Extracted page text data

******

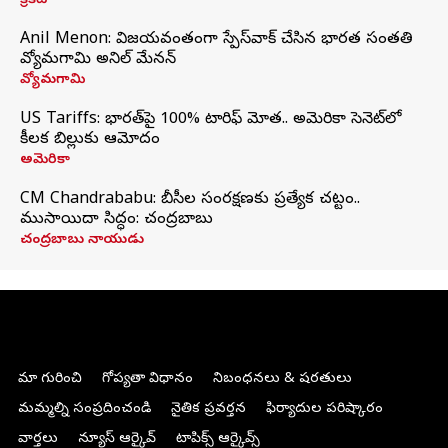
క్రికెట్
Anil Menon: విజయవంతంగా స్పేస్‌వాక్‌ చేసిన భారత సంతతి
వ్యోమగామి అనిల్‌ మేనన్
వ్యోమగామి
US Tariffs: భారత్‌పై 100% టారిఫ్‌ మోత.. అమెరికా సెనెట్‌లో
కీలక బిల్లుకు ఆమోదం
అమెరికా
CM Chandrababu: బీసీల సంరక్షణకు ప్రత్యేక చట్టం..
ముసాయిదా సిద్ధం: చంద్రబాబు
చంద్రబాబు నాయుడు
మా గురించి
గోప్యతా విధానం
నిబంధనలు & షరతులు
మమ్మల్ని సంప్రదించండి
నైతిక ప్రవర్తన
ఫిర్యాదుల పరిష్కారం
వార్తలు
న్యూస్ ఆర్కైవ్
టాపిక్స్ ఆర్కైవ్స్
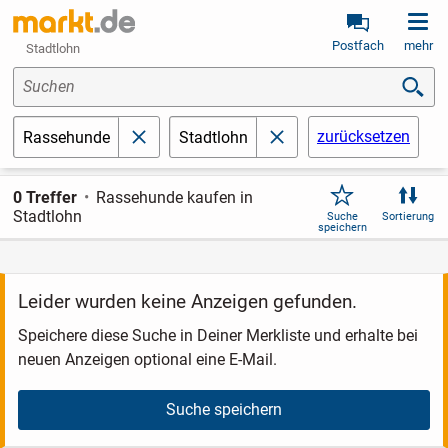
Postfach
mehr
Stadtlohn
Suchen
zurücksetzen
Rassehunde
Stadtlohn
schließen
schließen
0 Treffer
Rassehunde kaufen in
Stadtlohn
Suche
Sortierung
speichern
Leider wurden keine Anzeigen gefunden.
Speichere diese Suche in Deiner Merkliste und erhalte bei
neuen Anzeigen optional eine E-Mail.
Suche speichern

******

- **Task description**
Retype all the data exactly. Omit pictures.

- **Written response**
క్రికెట్
Anil Menon: విజయవంతంగా స్పేస్‌వాక్‌ చేసిన భారత సంతతి
వ్యోమగామి అనిల్‌ మేనన్
వ్యోమగామి
US Tariffs: భారత్‌పై 100% టారిఫ్‌ మోత.. అమెరికా సెనెట్‌లో
కీలక బిల్లుకు ఆమోదం
అమెరికా
CM Chandrababu: బీసీల సంరక్షణకు ప్రత్యేక చట్టం..
ముసాయిదా సిద్ధం: చంద్రబాబు
చంద్రబాబు నాయుడు
మా గురించి
గోప్యతా విధానం
నిబంధనలు & షరతులు
మమ్మల్ని సంప్రదించండి
నైతిక ప్రవర్తన
ఫిర్యాదుల పరిష్కారం
వార్తలు
న్యూస్ ఆర్కైవ్
టాపిక్స్ ఆర్కైవ్స్
Postfach
mehr
Stadtlohn
Suchen
zurücksetzen
Rassehunde
Stadtlohn
schließen
schließen
0 Treffer
Rassehunde kaufen in
Stadtlohn
Suche
Sortierung
speichern
Leider wurden keine Anzeigen gefunden.
Speichere diese Suche in Deiner Merkliste und erhalte bei
neuen Anzeigen optional eine E-Mail.
Suche speichern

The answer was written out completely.